Whale Talk
- A codecademy project for Introduction of JavaScript
Instructions: Task 1 : Create a variable named input that is equal to any phrase you’d like. This variable will contain the text you want to translate into “whale talk”.
Task 2 : Whales only speak with the vowels, “a”, “e”, “i”, “o”, and “u”. Using these lowercase letters, create an array named vowels. This array will not be updated so be sure to choose the appropriate declaration keyword.
Note: The use of this array will be more apparent within the following steps.
Task 3: Create a variable named resultArray and set it equal to an empty array: []. This will serve as a place to store the vowels from the input string.
Task 4 Create a loop to iterate through each letter of the input variable text. In a later step, we will compare each letter with our vowels array.
Task 5: To check your work, log the iterator numbered position inside the for loop and run your code. This should count the number of characters in your input string.
Comment out this code when you’re ready to move on.
Task 6: Create a nested for loop inside of the for loop you just wrote. Make the inner loop iterate through the vowels array each time the outer loop runs.
This will enable you to check each letter of input against all the vowels elements during each iteration.
Task 7: To check your work, log the iterator number positions inside the inner for loop and run your code. You should see 0 through 4 repeatedly because vowels is 5 elements long.
Task 8: Inside the second for loop, write a code block that compares the input letter to every letter in the vowels array.

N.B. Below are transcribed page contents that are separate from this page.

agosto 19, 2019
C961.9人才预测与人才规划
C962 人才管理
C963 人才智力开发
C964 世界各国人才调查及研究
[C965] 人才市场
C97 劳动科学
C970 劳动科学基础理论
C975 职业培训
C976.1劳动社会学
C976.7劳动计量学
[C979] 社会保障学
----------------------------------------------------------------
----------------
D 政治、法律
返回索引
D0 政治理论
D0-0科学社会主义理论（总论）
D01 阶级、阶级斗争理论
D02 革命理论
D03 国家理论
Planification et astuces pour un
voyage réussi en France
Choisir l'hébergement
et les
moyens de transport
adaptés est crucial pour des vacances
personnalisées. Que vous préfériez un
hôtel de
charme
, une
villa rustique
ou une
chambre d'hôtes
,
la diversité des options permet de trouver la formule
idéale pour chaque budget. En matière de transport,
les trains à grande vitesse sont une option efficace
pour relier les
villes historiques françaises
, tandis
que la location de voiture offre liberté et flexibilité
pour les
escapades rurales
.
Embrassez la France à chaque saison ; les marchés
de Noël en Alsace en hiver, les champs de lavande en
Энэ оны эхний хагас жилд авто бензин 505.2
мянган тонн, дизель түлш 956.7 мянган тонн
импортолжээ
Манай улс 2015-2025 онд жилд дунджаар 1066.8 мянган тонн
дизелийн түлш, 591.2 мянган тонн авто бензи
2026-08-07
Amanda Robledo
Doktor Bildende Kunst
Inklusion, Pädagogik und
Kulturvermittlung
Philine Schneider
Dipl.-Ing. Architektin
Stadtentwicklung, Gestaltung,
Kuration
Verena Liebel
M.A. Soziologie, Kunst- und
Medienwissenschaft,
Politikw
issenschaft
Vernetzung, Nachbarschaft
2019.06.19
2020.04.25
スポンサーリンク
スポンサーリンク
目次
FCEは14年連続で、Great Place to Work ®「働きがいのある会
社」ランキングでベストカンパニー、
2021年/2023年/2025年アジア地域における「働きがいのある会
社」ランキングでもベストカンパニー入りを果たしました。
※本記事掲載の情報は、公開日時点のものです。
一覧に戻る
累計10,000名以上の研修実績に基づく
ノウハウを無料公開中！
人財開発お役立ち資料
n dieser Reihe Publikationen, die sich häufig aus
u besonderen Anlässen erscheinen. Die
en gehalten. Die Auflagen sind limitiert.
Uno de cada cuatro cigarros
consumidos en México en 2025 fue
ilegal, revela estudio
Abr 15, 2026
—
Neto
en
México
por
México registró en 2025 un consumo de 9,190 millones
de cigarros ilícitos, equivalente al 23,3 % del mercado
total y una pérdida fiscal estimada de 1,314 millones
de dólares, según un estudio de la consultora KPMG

Note: To check that everything is working properly, log letter matches to the console.
Task 9: Now instead of just logging the letters, add them to the results array.
Note: To check your work use console.log() to print your resultArray. The letters you logged to the console in step 8 should be now included in your resultArray.
Task 10: Whales double their e‘s and the u‘s in their language.
Write an if statement that checks if each letter in the input string is equal to 'e'. If so, use the .push() method to add input[i] to the resultArray.
Note: This statement belongs before the inner for loop block inside the outer for loop. This is because you only want to perform this check once for every letter in the input.
Task 11: Next, you want to double the letter u.
Task 12: At the bottom of the program, log the resultArray to the console.
Task 13: Currently, resultArray outputs an array of characters. To produce proper whale language, we want to capitalize the array elements and put them together as one string.
Declare a variable resultString that joins our resultArray into a single string and capitalizes all of its letters.
Task 14: Run the program and sing the output out loud — you officially speak whale!